Burglars can break into homes by copying sound of key in lock - nkjoep
https://www.freemalaysiatoday.com/category/leisure/2020/08/27/burglars-can-break-into-homes-by-copying-sound-of-key-in-lock/
======
lrvick
I have yet to find a single home or civilian office building in the US I can't
non destructively enter with cheap tools.

Often you don't even need tools.

Code entry boxes on most apartment complexes and office buildings (including
very commonly police stations) tend to use keyed alike keys you can straight
up buy on Amazon.

Most call boxes: 16120 Most police cruisers: 1284

To add insult to injury most buildings are required to have spare keys in a
Knox Box on the side of the building every fireman has keys to.
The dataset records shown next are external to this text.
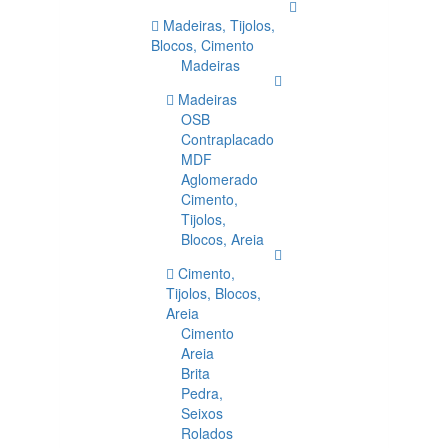
Madeiras, Tijolos,
Blocos, Cimento
Madeiras
Madeiras
OSB
Contraplacado
MDF
Aglomerado
Cimento,
Tijolos,
Blocos, Areia
Cimento,
Tijolos, Blocos,
Areia
Cimento
Areia
Brita
Pedra,
Seixos
Rolados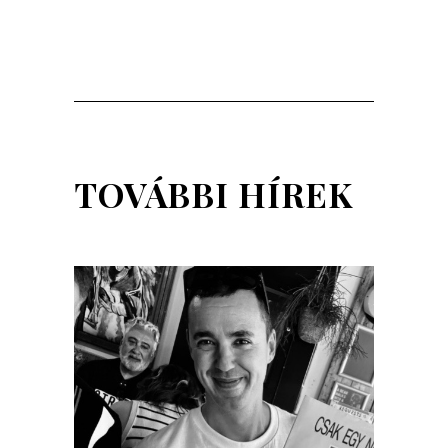
TOVÁBBI HÍREK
They wont sell you keys but they will sell you a box you can measure the pins
on to cut a key anyway.

Locks are pretty much entirely security theater in the USA.

------
innagadadavida
With bump keys that can do the same job in 30 seconds or less, is there any
advantage of this method? The first time I saw a locksmith use a bump key, I
totally freaked out and ended up upgrading my locks to what he was
recommending at that time - Mul-T-Lock.

------
thedanbob
*theoretically can. And considering the caveats, I doubt this will ever become a realistic threat. This is harder to make work than kicking in a door, breaking a window, etc.